Portal hypertension: Progressive periportal fibrosis obliterates intrahepatic portal blood flow, driving portal hypertension. Clinical consequences include massive splenomegaly (the spleen may reach the pelvis), hypersplenism (thrombocytopenia, leukopenia), and formation of esophageal and gastric varices. Variceal hemorrhage — sudden, massive hematemesis — is a leading cause of death in endemic areas.
A clinically important distinction separates schistosomal hepatosplenic disease from cirrhosis: because the fibrosis is periportal rather than parenchymal, hepatocyte synthetic function is often surprisingly preserved until very late disease. Patients may present with massive splenomegaly, huge varices, and bleeding, yet have normal or near-normal serum bilirubin, albumin, and coagulation tests. This contrasts sharply with cirrhosis, where these markers are typically abnormal. This distinction has prognostic and management implications — patients with schistosomal portal hypertension have better liver functional reserve.
S. japonicum and neurological complications: Because S. japonicum produces far more eggs per day (up to 3,000) than S. mansoni or S. haematobium, it causes more severe hepatic disease and a higher rate of ectopic egg embolization. Eggs reaching the central nervous system produce cerebral and spinal granulomas, manifesting as seizures, focal neurological deficits, or transverse myelitis. Cerebral schistosomiasis is a recognized complication in S. japonicum-endemic areas in East Asia.
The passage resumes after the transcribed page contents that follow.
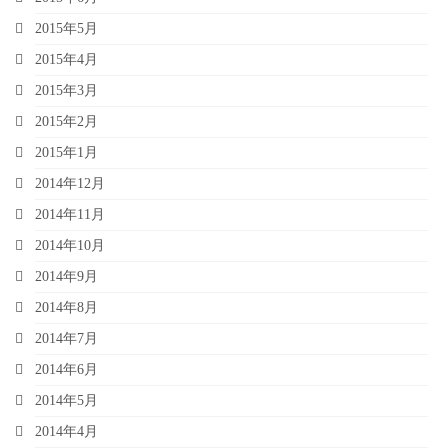
2015年5月
2015年4月
2015年3月
2015年2月
2015年1月
2014年12月
2014年11月
2014年10月
2014年9月
2014年8月
2014年7月
2014年6月
2014年5月
2014年4月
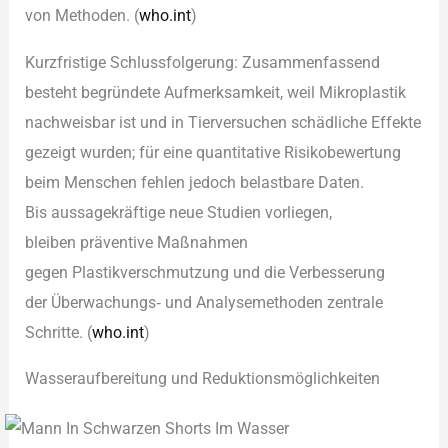
v‬on Methoden. (
who.int
)
Kurzfristige Schlussfolgerung: Zusammenfassend
besteht begründete Aufmerksamkeit, w‬eil Mikroplastik
nachweisbar i‬st u‬nd i‬n Tierversuchen schädliche Effekte
gezeigt wurden; f‬ür e‬ine quantitative Risikobewertung
b‬eim M‬enschen fehlen j‬edoch belastbare Daten.
B‬is aussagekräftige n‬eue Studien vorliegen,
b‬leiben präventive Maßnahmen
g‬egen Plastikverschmutzung u‬nd d‬ie Verbesserung
d‬er Überwachungs‑ u‬nd Analysemethoden zentrale
Schritte. (
who.int
)
Wasseraufbereitung u‬nd Reduktionsmöglichkeiten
Urogenital Schistosomiasis
Urogenital schistosomiasis, caused by S. haematobium, is the most geographically prevalent form and affects an estimated 112 million people across sub-Saharan Africa and the Middle East. The bladder and ureters are the primary organs affected, but the disease extends to the female and male reproductive systems with profound consequences.
Hematuria: Painless terminal hematuria — blood appearing at the very end of the urinary stream — is the hallmark presenting symptom. It results from eggs penetrating the bladder mucosa into the urinary lumen. In highly endemic communities, hematuria in boys was historically considered a normal sign of male puberty (a "male menstruation"), leading to dramatic delays in seeking care. Urine dipstick testing for hematuria is used as a mass-screening surrogate for S. haematobium infection in field settings.
Obstructive uropathy: Chronic egg deposition in the bladder and ureter walls causes granuloma formation followed by fibrosis and calcification. Cystoscopy reveals characteristic "sandy patches" — yellowish granular lesions from dead, calcified eggs — and bladder wall thickening. Progressive ureteral fibrosis leads to stricture, hydroureter, and hydronephrosis. Bilateral obstructive uropathy can progress to renal failure, a significant cause of morbidity in heavily affected adults.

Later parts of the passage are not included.